5

Is there any one liner method to convert datetime to simple tuple

>>> from datetime import datetime, timedelta
>>> new_date = datetime. today() + timedelta(12)
>>> new_date
datetime.datetime(2020, 5, 26, 13, 31, 36, 838650)

How do I convert new_date to tuple type.

This is what I have tried

tuple(new_date)
Traceback (most recent call last):
  File "<pyshell#7>", line 1, in <module>
    tuple(new_date)
TypeError: 'datetime.datetime' object is not iterable

Expected output :

>> (2020, 5, 26, 13, 31, 36, 838650)

3 Answers 3

4

If you want to "customize" the output (e.g. including microseconds), you could use attrgetter from the operator module to get the attributes from the datetime object.

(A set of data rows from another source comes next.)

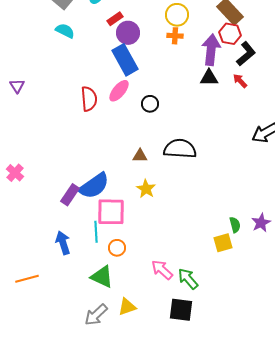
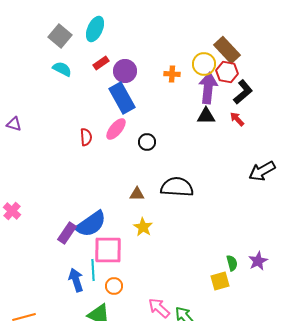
yellow circle: (177, 15) -> (204, 64), moved
red rectangle: (115, 19) -> (101, 63), moved
purple triangle: (17, 86) -> (14, 124), turned -42
red semicircle: (89, 99) -> (86, 137), size x0.7
blue arrow: (63, 243) -> (76, 280), moved

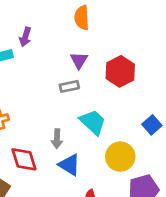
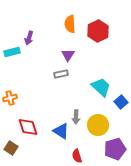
red hexagon: (120, 71) -> (98, 31), moved
cyan trapezoid: (93, 122) -> (101, 87), moved
gray arrow: (57, 139) -> (76, 117), moved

from datetime import datetime
from operator import attrgetter

attrs = ('year', 'month', 'day', 'hour', 'minute', 'second', 'microsecond')

d = datetime.now()
# datetime.datetime(2020, 5, 14, 12, 49, 35, 33067)

d_tuple = attrgetter(*attrs)(d)
# (2020, 5, 14, 12, 49, 35, 33067)

Otherwise, just use the timetuple() as shown in the other answers (probably more efficient if you can live without microseconds).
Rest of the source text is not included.